BFAF,RAS,NF1などさまざまな細胞増殖にかかわる遺伝子に変異をきたし、メラノサイトが悪性化して発症する。母斑細胞性母斑(Clark母斑や巨大先天性色素性母斑)、青色母斑、色素性乾皮症などから生じる場合がある。外傷、紫外線、靴擦れや掻破などの物理的刺激、鶏眼切除、凍瘡、熱傷瘢痕なども誘因となる。・・・」
一般的なほくろからの悪性化はまずないのでしょうが、絶対ないのではないのでしょう。

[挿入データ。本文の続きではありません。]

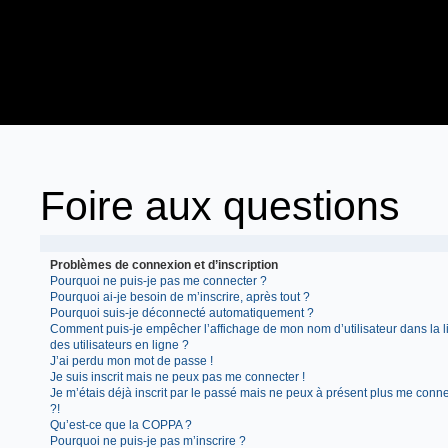
Foire aux questions
Problèmes de connexion et d’inscription
Pourquoi ne puis-je pas me connecter ?
Pourquoi ai-je besoin de m’inscrire, après tout ?
Pourquoi suis-je déconnecté automatiquement ?
Comment puis-je empêcher l’affichage de mon nom d’utilisateur dans la l
des utilisateurs en ligne ?
J’ai perdu mon mot de passe !
Je suis inscrit mais ne peux pas me connecter !
Je m’étais déjà inscrit par le passé mais ne peux à présent plus me conn
?!
Qu’est-ce que la COPPA ?
Pourquoi ne puis-je pas m’inscrire ?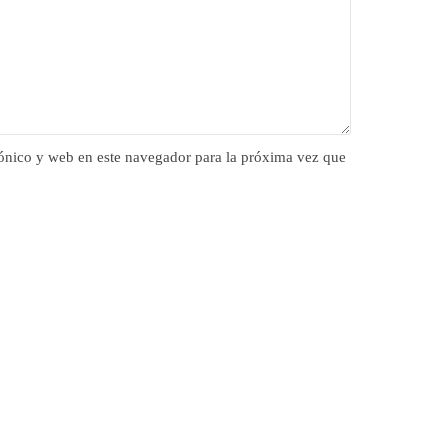
ónico y web en este navegador para la próxima vez que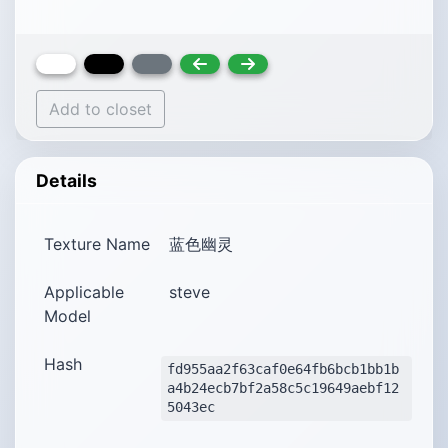
Add to closet
Details
Texture Name
蓝色幽灵
Applicable
steve
Model
Hash
fd955aa2f63caf0e64fb6bcb1bb1b
a4b24ecb7bf2a58c5c19649aebf12
5043ec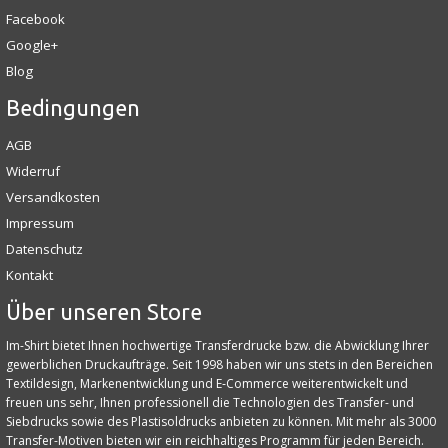
Facebook
Google+
Blog
Bedingungen
AGB
Widerruf
Versandkosten
Impressum
Datenschutz
Kontakt
Über unseren Store
Im-Shirt bietet Ihnen hochwertige Transferdrucke bzw. die Abwicklung Ihrer
gewerblichen Druckaufträge. Seit 1998 haben wir uns stets in den Bereichen
Textildesign, Markenentwicklung und E‑Commerce weiterentwickelt und
freuen uns sehr, Ihnen professionell die Technologien des Transfer- und
Siebdrucks sowie des Plastisoldrucks anbieten zu können. Mit mehr als 3000
Transfer-Motiven bieten wir ein reichhaltiges Programm für jeden Bereich.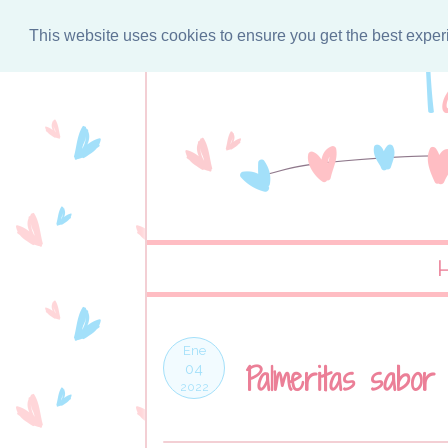
This website uses cookies to ensure you get the best expe
Ene
Palmeritas sabor
04
2022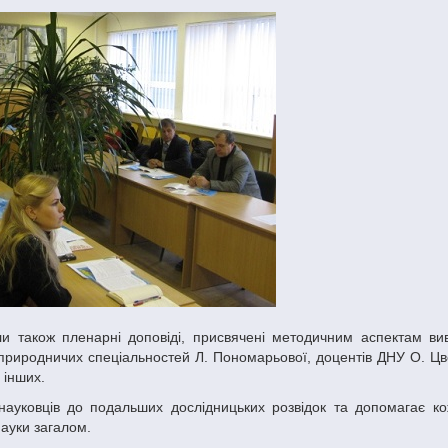
природничих спеціальностей Л. Пономарьової, доцентів ДНУ О. Цвє
 інших.
науки загалом.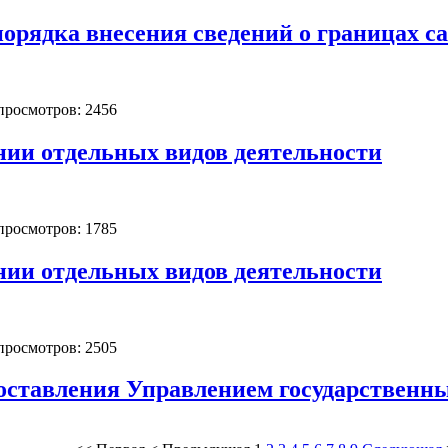
орядка внесения сведений о границах 
 просмотров: 2456
нии отдельных видов деятельности
 просмотров: 1785
нии отдельных видов деятельности
 просмотров: 2505
оставления Управлением государственных 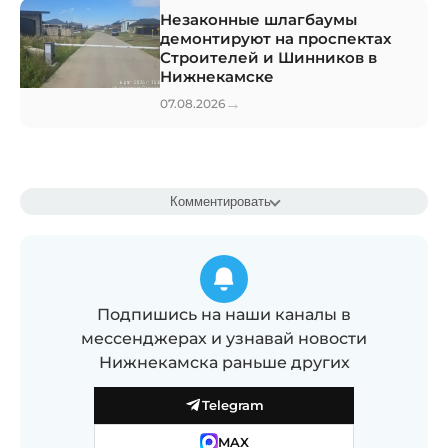
Незаконные шлагбаумы
демонтируют на проспектах
Строителей и Шинников в
Нижнекамске
→
07.08.2026
Комментировать
Подпишись на наши каналы в
мессенджерах и узнавай новости
Нижнекамска раньше других
Telegram
MAX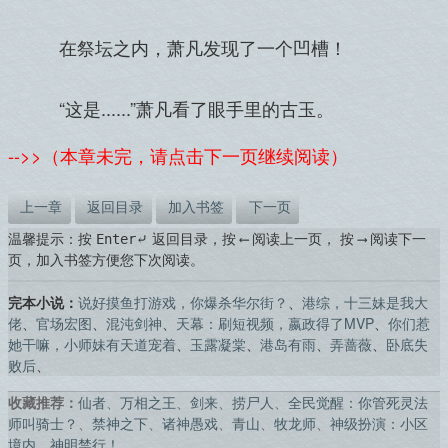
在祭坛之内，萧凡发现了一个凹槽！
“这是......”萧凡看了眼手里的古玉。
-->>（本章未完，请点击下一页继续阅读）
上一章
返回目录
加入书签
下一页
温馨提示：按
返回目录，按
阅读上一页， 按
阅读下一
Enter⤶
⟵
⟶
页，加入书签方便您下次阅读。
完本小说：
说好摸鱼打游戏，你爆杀华尔街？
、
港综，十三妹是我大
佬
、
官场宏图
、
混沌剑神
、
天幕：刷短视频，嬴政得了MVP
、
你们惹
她干嘛，小师妹有天道宠着
、
玉露凝棠
、
港岛有雨
、
弄蔷薇
、
卧底失
败后
、
收藏推荐：
仙者
、
万相之王
、
剑来
、
捞尸人
、
全民觉醒：你管死灵法
师叫骑士？
、
禁神之下
、
诸神愚戏
、
青山
、
牧龙师
、
神级扮演：小区
境内，神明禁行！
、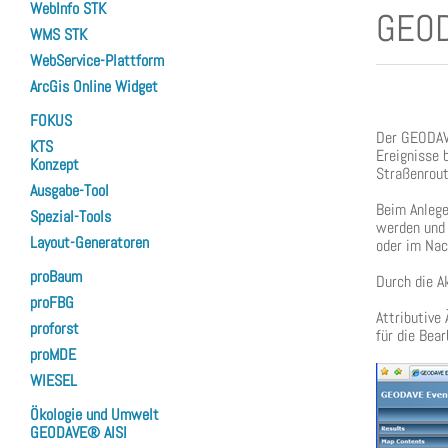
WebInfo STK
GEOD
WMS STK
WebService-Plattform
ArcGis Online Widget
FOKUS
Der GEODA
KTS
Ereignisse 
Konzept
Straßenrout
Ausgabe-Tool
Beim Anlege
Spezial-Tools
werden und 
Layout-Generatoren
oder im Nac
proBaum
Durch die A
proFBG
Attributive
proforst
für die Bea
proMDE
WIESEL
Ökologie und Umwelt
GEODAVE® AISI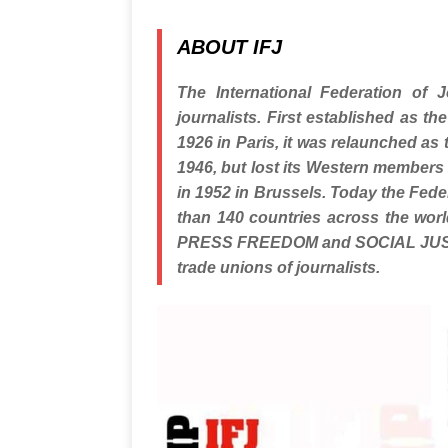
ABOUT IFJ
The International Federation of J
journalists. First established as th
1926 in Paris, it was relaunched as t
1946, but lost its Western members 
in 1952 in Brussels. Today the Fed
than 140 countries across the worl
PRESS FREEDOM and SOCIAL JUS
trade unions of journalists.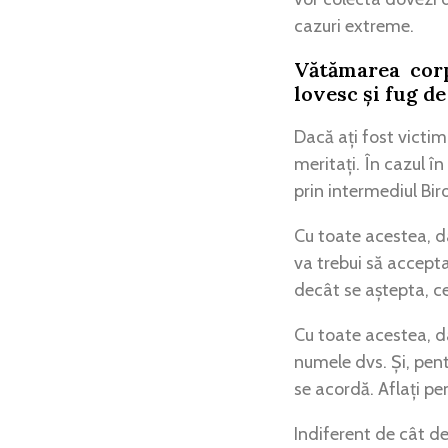
cazuri extreme.
Vătămarea corp
lovesc și fug de
Dacă ați fost victim
meritați. În cazul în
prin intermediul Biro
Cu toate acestea, da
va trebui să accepta
decât se aștepta, ce
Cu toate acestea, da
numele dvs. Și, pent
se acordă. Aflați pe
Indiferent de cât de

白人などのClark母斑ではほくろの数が多くなるにつれてメラノーマ発症のオッズ比が高くなるといわれています。
ほくろが悪性化するか否か、と黒白で議論すると混乱が生じ、極端な情報になりそうです。
どんなタイプの”ほくろ”がどの程度のオッズ比で悪性化のリスクが上昇するかが示されればもっとすっきりするように思われました。

先日の日本皮膚病理組織学会でもメラノーマ関連の組織供覧がありました。病理組織診断 投票結果がでていましたが結構割れていました。
スピッツ母斑関連でも中間病変ともいえるatypical Spitz nevus, atypical Spitz nevus with ALK fusionからmalignant melanomaまで票が割れて、先天性母斑(proliferative nodule in congenital nevus)とmalingnant melanomaに票がわれた症例もありました。
病理の専門家でも難しい例があるのだと悩ましく思いました。

やはりメラノーマの診断は難しい・・・。というしょうもないつぶやきに終わってしまいました。